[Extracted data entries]
══════════════════════════════
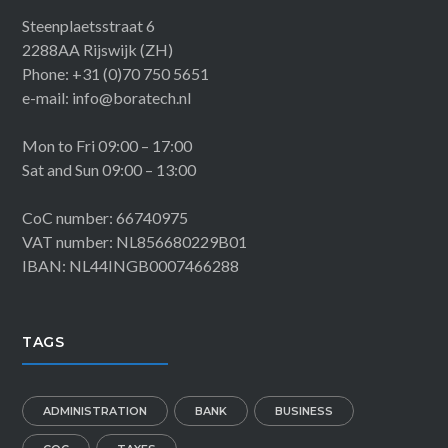
Steenplaetsstraat 6
2288AA Rijswijk (ZH)
Phone: +31 (0)70 750 5651
e-mail: info@boratech.nl
Mon to Fri 09:00 – 17:00
Sat and Sun 09:00 – 13:00
CoC number: 66740975
VAT number: NL856680229B01
IBAN: NL44INGB0007466288
TAGS
ADMINISTRATION
BANK
BUSINESS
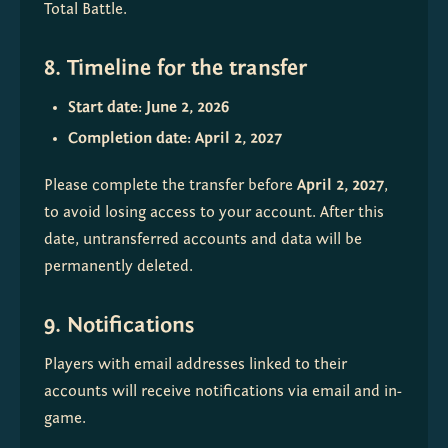
Total Battle.
8. Timeline for the transfer
Start date: June 2, 2026
Completion date: April 2, 2027
Please complete the transfer before 
April 2, 2027
, 
to avoid losing access to your account. After this 
date, untransferred accounts and data will be 
permanently deleted.
9. Notifications
Players with email addresses linked to their 
accounts will receive notifications via email and in-
game.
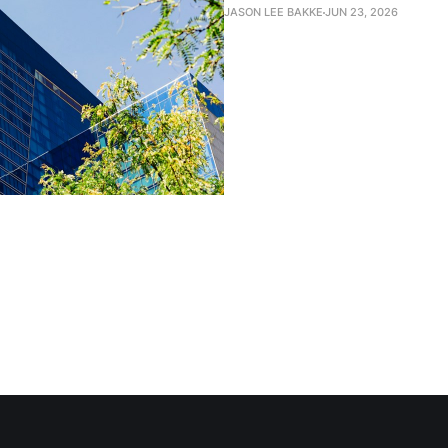
JASON LEE BAKKE
JUN 23, 2026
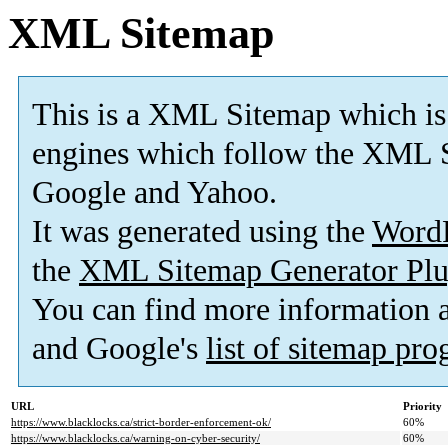
XML Sitemap
This is a XML Sitemap which is
engines which follow the XML S
Google and Yahoo.
It was generated using the
Word
the
XML Sitemap Generator Plu
You can find more information
and Google's
list of sitemap pr
URL
Priority
https://www.blacklocks.ca/strict-border-enforcement-ok/
60%
https://www.blacklocks.ca/warning-on-cyber-security/
60%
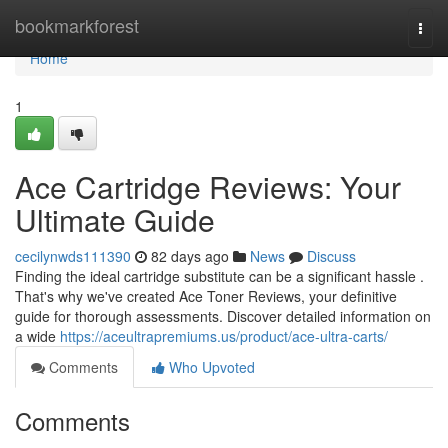
Home
bookmarkforest
Togg
navi
Home
1
Ace Cartridge Reviews: Your
Ultimate Guide
cecilynwds111390
82 days ago
News
Discuss
Finding the ideal cartridge substitute can be a significant hassle .
That's why we've created Ace Toner Reviews, your definitive
guide for thorough assessments. Discover detailed information on
a wide
https://aceultrapremiums.us/product/ace-ultra-carts/
Comments
Who Upvoted
Comments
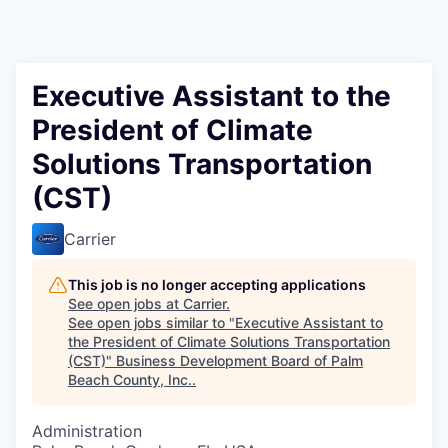
Executive Assistant to the
President of Climate
Solutions Transportation
(CST)
Carrier
This job is no longer accepting applications
See open jobs at
Carrier
.
See open jobs similar to "
Executive Assistant to
the President of Climate Solutions Transportation
(CST)
"
Business Development Board of Palm
Beach County, Inc.
.
Administration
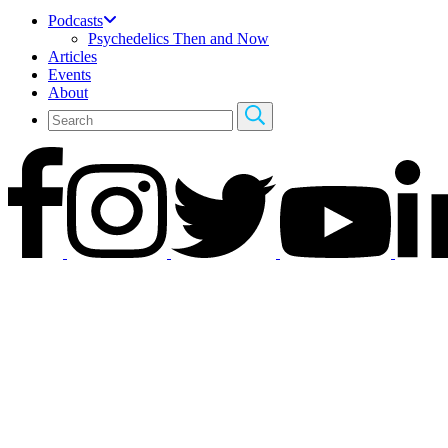
Podcasts
Psychedelics Then and Now
Articles
Events
About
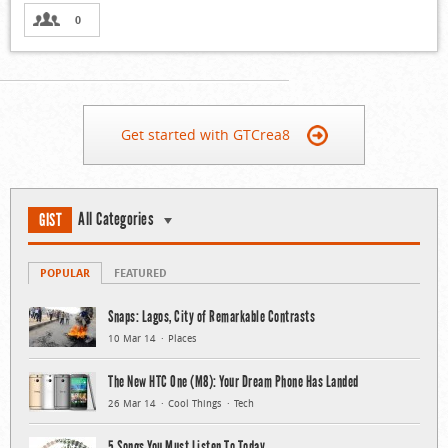
0
Get started with GTCrea8
All Categories
GIST
POPULAR
FEATURED
Snaps: Lagos, City of Remarkable Contrasts
10 Mar 14
Places
The New HTC One (M8): Your Dream Phone Has Landed
26 Mar 14
Cool Things
Tech
5 Songs You Must Listen To Today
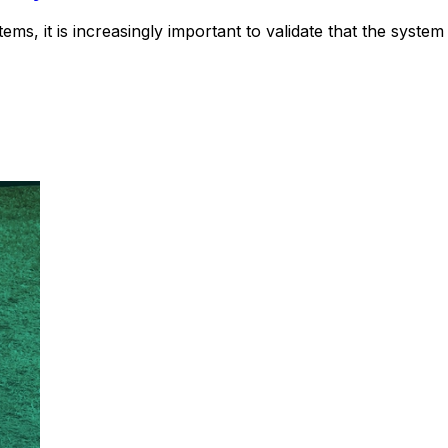
tems, it is increasingly important to validate that the syste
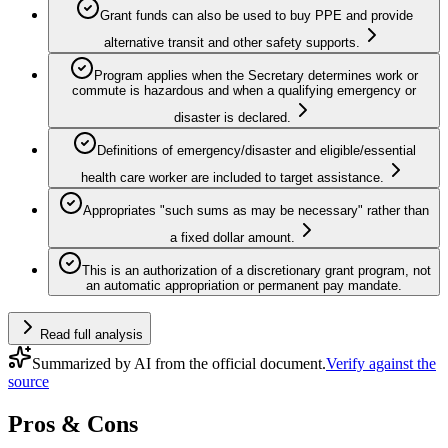
Grant funds can also be used to buy PPE and provide
alternative transit and other safety supports.
Program applies when the Secretary determines work or
commute is hazardous and when a qualifying emergency or
disaster is declared.
Definitions of emergency/disaster and eligible/essential
health care worker are included to target assistance.
Appropriates "such sums as may be necessary" rather than
a fixed dollar amount.
This is an authorization of a discretionary grant program, not
an automatic appropriation or permanent pay mandate.
Read full analysis
Summarized by AI from the official document.
Verify against the
source
Pros & Cons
══════════════════════════════
* [What the task asks] Your answer must be the line holding "an automatic appropriation" and every later line of the entries above, written out exactly, and nothing else.

* [Response]
an automatic appropriation or permanent pay mandate.
Read full analysis
Summarized by AI from the official document.
Verify against the
source
Pros & Cons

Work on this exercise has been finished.